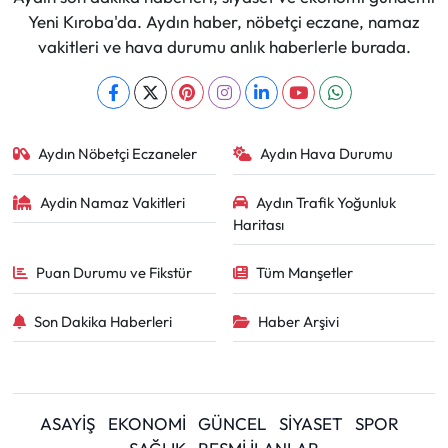
Yeni Kıroba'da. Aydın haber, nöbetçi eczane, namaz
vakitleri ve hava durumu anlık haberlerle burada.
Aydın Nöbetçi Eczaneler
Aydın Hava Durumu
Aydin Namaz Vakitleri
Aydın Trafik Yoğunluk
Haritası
Puan Durumu ve Fikstür
Tüm Manşetler
Son Dakika Haberleri
Haber Arşivi
ASAYİŞ
EKONOMİ
GÜNCEL
SİYASET
SPOR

• • • •

**Required work:** Reproduce the data word for word without its images.

**Result below:**
Yeni Kıroba'da. Aydın haber, nöbetçi eczane, namaz
vakitleri ve hava durumu anlık haberlerle burada.
Aydın Nöbetçi Eczaneler
Aydın Hava Durumu
Aydin Namaz Vakitleri
Aydın Trafik Yoğunluk
Haritası
Puan Durumu ve Fikstür
Tüm Manşetler
Son Dakika Haberleri
Haber Arşivi
ASAYİŞ
EKONOMİ
GÜNCEL
SİYASET
SPOR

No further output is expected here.